I'm modeling for a lending company and I'm modeling our loan approval process. I have some basic dimensions relative to our business figured out:

  • Time(day)
  • Account
  • Opportunity
  • Channel

And I and getting to the modeling of fact table(s) around the loan approval and credit decisioning process. An opportunity will get one or more "Credit Reviews" which have a series of steps they go through before arriving at a "Credit Decision". My instinct is to model the fact grain at the credit review step level or maybe the credit review level (or have one fact for each grain).

I'm working with some analysts who are used to using a “canned report”, one flattened table extracted from the source system that is at the opportunity level, and finds a "best credit review", and do a lot of their reporting from that.

I'm trying to explain my credit approval fact and how it would work and they think it's "overly complicated" and seem to want a fact table that is one-to-one with the opportunity, which is a dimension. And contains information on only the "best" credit review. In my mind that seems odd. I haven't run across a fact table that is at the same granularity (one-to-one) with a dimension. Have you ever heard of this? It feels like they are just trying to reproduce what they are used to, a non-dimensionally modeled data mart table at the opportunity level.

I'm trying to explain the utility of having a fact table that is at a higher granularity than they are used to in order to support many questions about the data rather than one, but I seem to be running into a wall getting this concept across. I’m not sure who is right here.
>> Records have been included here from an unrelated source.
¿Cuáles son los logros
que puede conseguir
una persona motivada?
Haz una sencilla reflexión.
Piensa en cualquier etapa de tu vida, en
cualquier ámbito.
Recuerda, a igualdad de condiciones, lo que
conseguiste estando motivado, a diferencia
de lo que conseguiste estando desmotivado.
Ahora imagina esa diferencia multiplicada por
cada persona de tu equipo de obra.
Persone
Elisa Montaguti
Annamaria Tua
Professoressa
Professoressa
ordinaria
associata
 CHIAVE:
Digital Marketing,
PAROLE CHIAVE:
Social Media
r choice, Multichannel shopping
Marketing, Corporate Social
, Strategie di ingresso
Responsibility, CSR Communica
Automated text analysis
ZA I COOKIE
My question is this: Is it every appropriate, say in this situation, to model a fact that has the same cardinality as a dimension (one-to-one) with a core dimension? What would you recommend for this situation?

Best Answer

Dimensions that are 1-1 with facts are not unheard of. The problem with such dimensions is their size, which won't get any smaller just because you introduce a fact table that's even more detailed. Whether you truly need a dimension at the grain of an individual opportunity is a question I'd think about.
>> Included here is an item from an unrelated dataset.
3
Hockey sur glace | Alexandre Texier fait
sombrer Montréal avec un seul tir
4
You don't mention measures in your question at all, and they're rather important for identifying the fact tables. For instance I'd expect the "Opportunity" (though I'm accustomed to calling it a Loan application) to have the amounts requested and approved. How would you calculate the total amount approved and the number of applications approved/total in the model you're thinking of?
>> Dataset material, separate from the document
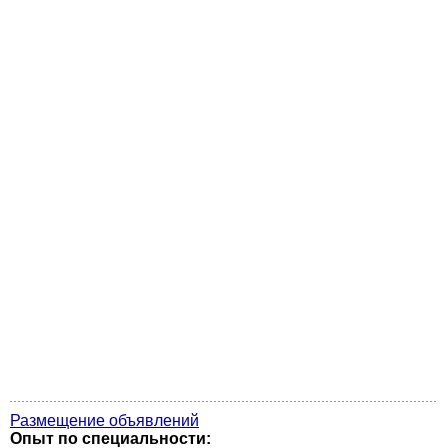
Размещение объявлений
Опыт по специальности:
I find it weird that you're attemting to convince the potential users that they need more functionality than they think they do; in my experience it's usually the other way around. How much domain experience do you have? If you're sure the use-cases you've come up with are real, you should be able to find a stakeholder who agrees with you. If you can't, you probably should postpone implementation until someone needs it.

(Unless your architecture is such that adding a more detailed fact table will require unreasonably large effort if not done upfront, e.g. you're planning to ETL source data directly to the dimensional data mart, throwing away all the data that doesn't fit - but that's an argument against that architecture, not against the "Opportunity" fact table, IMO.)

An "accumulating snapshot" fact table is commonly mentioned when modelling a process in a dimensional paradigm (1, 2).